I had no sense for my mom’s initial fear of losing her newborn, her stress as medical complications arose, or her grief as Kevin’s physical development lagged and it became clear that she had a child with special needs. I remember him as a toddler playing with our baseball gloves and my brother Sam’s skateboards. We carried him in our arms and adored him, a smiling, laughing little boy who had a floating eye but was generally happy and thriving despite not yet walking or talking. How much brain damage did he suffer? What is a bleed on the brain? Would he catch up? Could the delays be from prematurity, not permanent damage? My mom didn’t spend much time trying to find answers to these questions. She moved forward, caring for the three of us and Kevin, getting us all to our doctor’s appointments, softball games and band practices on time.

It wasn’t until my younger brother had his first serious girlfriend that I slowly learned how hard it must have been for my mom at times, how much she must have worked to maintain her optimism while facing doubt and uncertainty. Kevin was in his mid-twenties when he met Carrie. She grew up just fifteen minutes away from us, although they never knew each other. They both have cerebral palsy from complications in utero and at birth and have struggled physically their whole lives. They also have fulfilling relationships, supportive families, successful careers, positive attitudes and compassion towards others. The apples do not fall far from the trees.

Not long after Kevin and Carrie first started dating, my mom and Carrie’s mom, Suzy, met for lunch. I remember vividly my mom telling me about this lunch because the story was so meaningful. They had lunch at a tea room in suburban Pennsylvania, not far from our hometowns. My mom described how she and Suzy compared birth stories, shared difficult memories and realized they had lived parallel lives only a few miles from one another, now connected by their children. Kevin and Carrie met through the internet, through the aptly-named dating site, eHarmony. The algorithm worked, recognizing the clear amount of overlap in Kevin and Carrie’s Venn diagram of survey answers, but even eHarmony could not have predicted filling in this space for their parents.
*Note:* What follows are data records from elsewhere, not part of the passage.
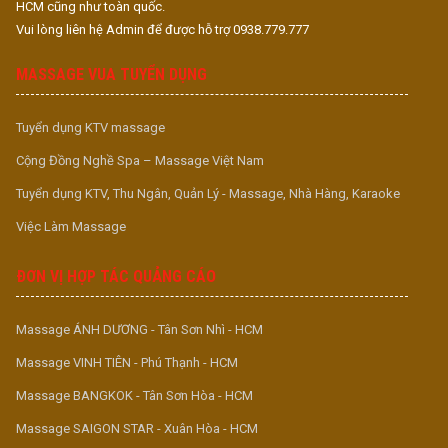
HCM cũng như toàn quốc.
Vui lòng liên hệ Admin để được hỗ trợ 0938.779.777
MASSAGE VUA TUYỂN DỤNG
Tuyển dụng KTV massage
Cộng Đồng Nghề Spa – Massage Việt Nam
Tuyển dụng KTV, Thu Ngân, Quản Lý - Massage, Nhà Hàng, Karaoke
Việc Làm Massage
ĐƠN VỊ HỢP TÁC QUẢNG CÁO
Massage ÁNH DƯƠNG - Tân Sơn Nhì - HCM
Massage VINH TIÊN - Phú Thạnh - HCM
Massage BANGKOK - Tân Sơn Hòa - HCM
Massage SAIGON STAR - Xuân Hòa - HCM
Carrie was Suzy’s first child and the doctors told her she would probably never walk, possibly not talk. Kevin was my mom’s fourth child, and the doctors were not sure he would survive. The causes were different, the outcomes divergent, but they shared an underlying experience of parenting through enormous unknowns. My mom rarely talked to us about the struggles of having a child with a disability, but we knew it was something that defined her. Kevin’s birth is a story we’ve heard as an example of life’s challenges, recounted as a series of chronological events. It is marked by neighbors coming in the middle of the night to clean blood from the bathroom floor before we woke for school, an emergency C-section, an incubator, kind nurses, Chicken McNuggets and three older kids who still needed attention, but no tears or fear. When I was pregnant and on bedrest with my first child, I learned that it was placenta previa that caused the hemorrhaging and Kevin’s premature birth. Even as the pieces of the stories came together, I don’t remember her ever telling us that she cried about Kevin; not until she had lunch with Suzy.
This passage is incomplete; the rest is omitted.